TASK REQUIREMENTS.
Lines in the listing below containing the string "năng" are to be identified and copied.

DATA.
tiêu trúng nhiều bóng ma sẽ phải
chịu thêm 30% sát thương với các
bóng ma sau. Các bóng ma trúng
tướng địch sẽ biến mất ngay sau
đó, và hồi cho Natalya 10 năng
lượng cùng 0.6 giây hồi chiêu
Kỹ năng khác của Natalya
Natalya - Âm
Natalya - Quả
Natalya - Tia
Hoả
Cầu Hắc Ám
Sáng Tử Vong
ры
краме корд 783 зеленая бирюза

==

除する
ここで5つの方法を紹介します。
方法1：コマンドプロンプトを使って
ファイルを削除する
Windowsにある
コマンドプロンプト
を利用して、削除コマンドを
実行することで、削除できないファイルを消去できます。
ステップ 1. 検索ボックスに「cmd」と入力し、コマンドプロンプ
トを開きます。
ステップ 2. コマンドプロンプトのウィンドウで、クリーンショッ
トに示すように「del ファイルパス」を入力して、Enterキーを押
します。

REPLY TO THE EXERCISE.
đó, và hồi cho Natalya 10 năng
Kỹ năng khác của Natalya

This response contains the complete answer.